▶ [EXTRACTED DATA]
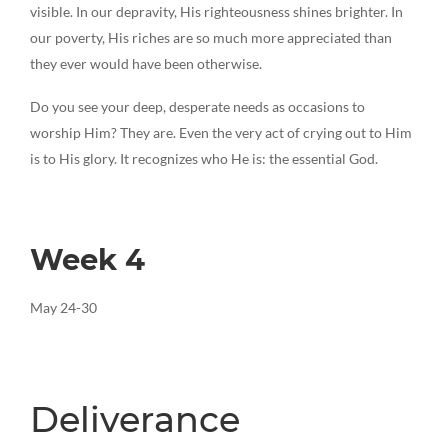
visible. In our depravity, His righteousness shines brighter. In
our poverty, His riches are so much more appreciated than
they ever would have been otherwise.
Do you see your deep, desperate needs as occasions to
worship Him? They are. Even the very act of crying out to Him
is to His glory. It recognizes who He is: the essential God.
Week 4
May 24-30
Deliverance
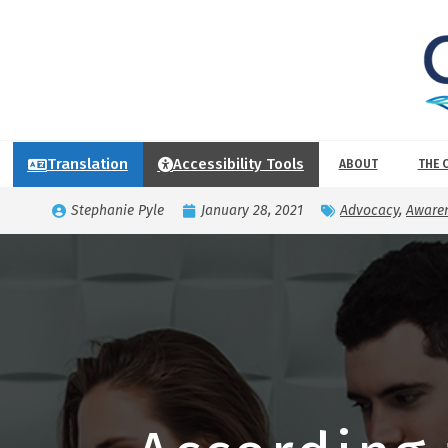
Translation
Accessibility Tools
ABOUT
THE 
Stephanie Pyle
January 28, 2021
Advocacy
,
Awaren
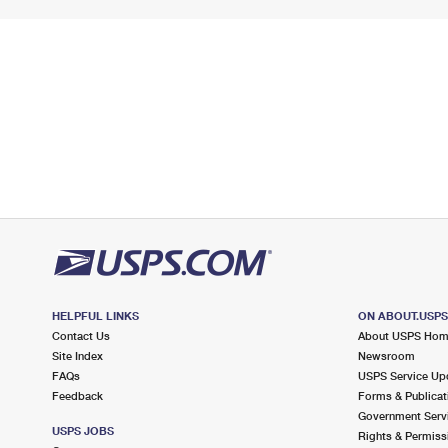
HELPFUL LINKS
ON ABOUT.USP
Contact Us
About USPS Ho
Site Index
Newsroom
FAQs
USPS Service Up
Feedback
Forms & Publicat
Government Serv
USPS JOBS
Rights & Permiss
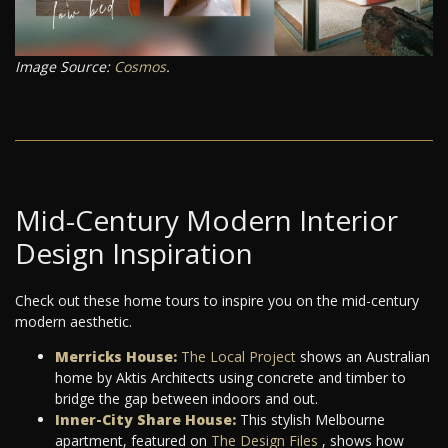
Image Source:
Cosmos
.
Mid-Century Modern Interior
Design Inspiration
Check out these home tours to inspire you on the mid-century
modern aesthetic.
Merricks House:
The Local Project
shows an Australian
home by Aktis Architects using concrete and timber to
bridge the gap between indoors and out.
Inner-City Share House:
This stylish Melbourne
apartment, featured on
The Design Files
, shows how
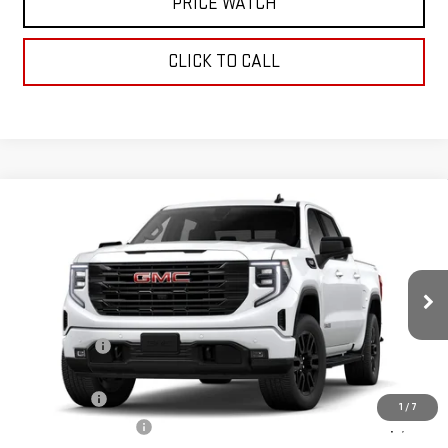
PRICE WATCH
CLICK TO CALL
Compare Vehicle
WINDOW STICKER
$59,755
NEW
2026
GMC SIERRA 1500
ELEVATION
TODAY'S PRICE
VIN:
3GTUUCED1TG326358
Stock:
29269G
Model:
TK10543
Less
Ext.
Int.
In Stock
MSRP:
$67,005
Sun Savings:
-$3,000
Internet Price:
$64,005
Bonus Cash
-$2,500
1
/
7
Purchase Allowance
-$1,750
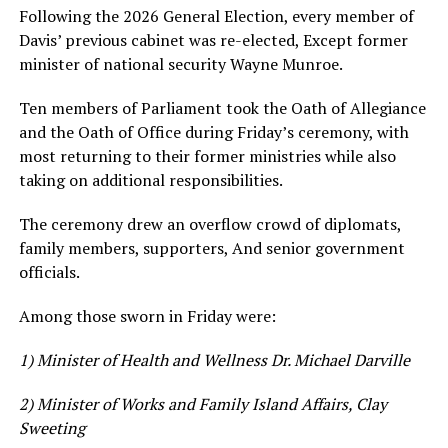
Following the 2026 General Election, every member of
Davis’ previous cabinet was re-elected, Except former
minister of national security Wayne Munroe.
Ten members of Parliament took the Oath of Allegiance
and the Oath of Office during Friday’s ceremony, with
most returning to their former ministries while also
taking on additional responsibilities.
The ceremony drew an overflow crowd of diplomats,
family members, supporters, And senior government
officials.
Among those sworn in Friday were:
1) Minister of Health and Wellness Dr. Michael Darville
2) Minister of Works and Family Island Affairs, Clay
Sweeting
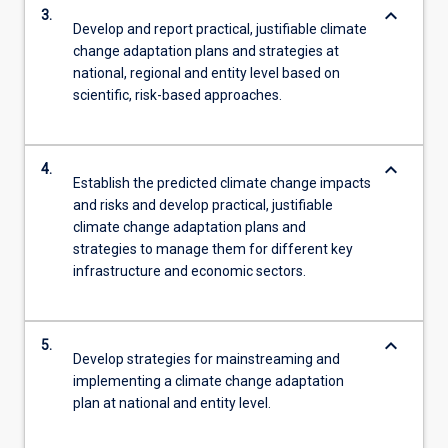
keyboard_arrow_down
3.
Develop and report practical, justifiable climate
change adaptation plans and strategies at
national, regional and entity level based on
scientific, risk-based approaches.
keyboard_arrow_down
4.
Establish the predicted climate change impacts
and risks and develop practical, justifiable
climate change adaptation plans and
strategies to manage them for different key
infrastructure and economic sectors.
keyboard_arrow_down
5.
Develop strategies for mainstreaming and
implementing a climate change adaptation
plan at national and entity level.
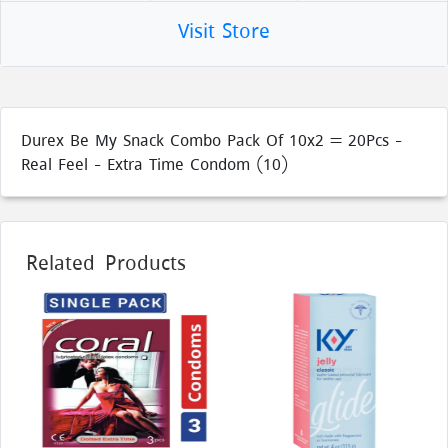
Visit Store
Durex Be My Snack Combo Pack Of 10x2 = 20Pcs -
Real Feel - Extra Time Condom (10)
Related Products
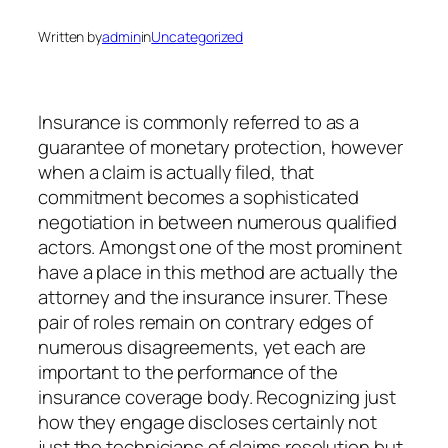
Written by
admin
in
Uncategorized
Insurance is commonly referred to as a
guarantee of monetary protection, however
when a claim is actually filed, that
commitment becomes a sophisticated
negotiation in between numerous qualified
actors. Amongst one of the most prominent
have a place in this method are actually the
attorney and the insurance insurer. These
pair of roles remain on contrary edges of
numerous disagreements, yet each are
important to the performance of the
insurance coverage body. Recognizing just
how they engage discloses certainly not
just the technicians of claims resolution but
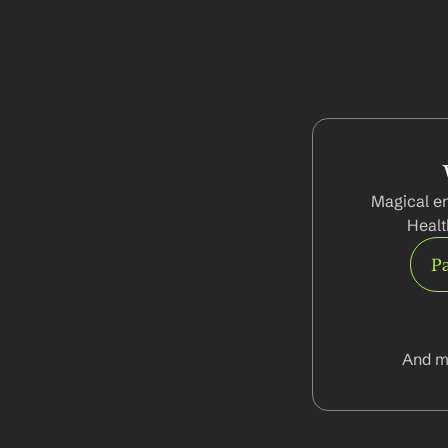
Magical en
Healt
Pa
And m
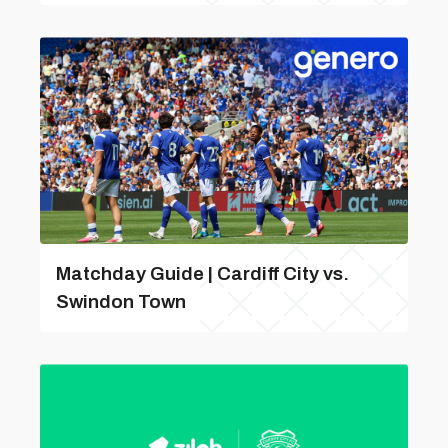
Matchday Guide | Cardiff City vs.
Swindon Town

▶ [TASK BRIEF] Read the lines above. Gather those in which the string "strategies" is found.

▶ [RESPONSE TO THE TASK]
change adaptation plans and strategies at
strategies to manage them for different key
Develop strategies for mainstreaming and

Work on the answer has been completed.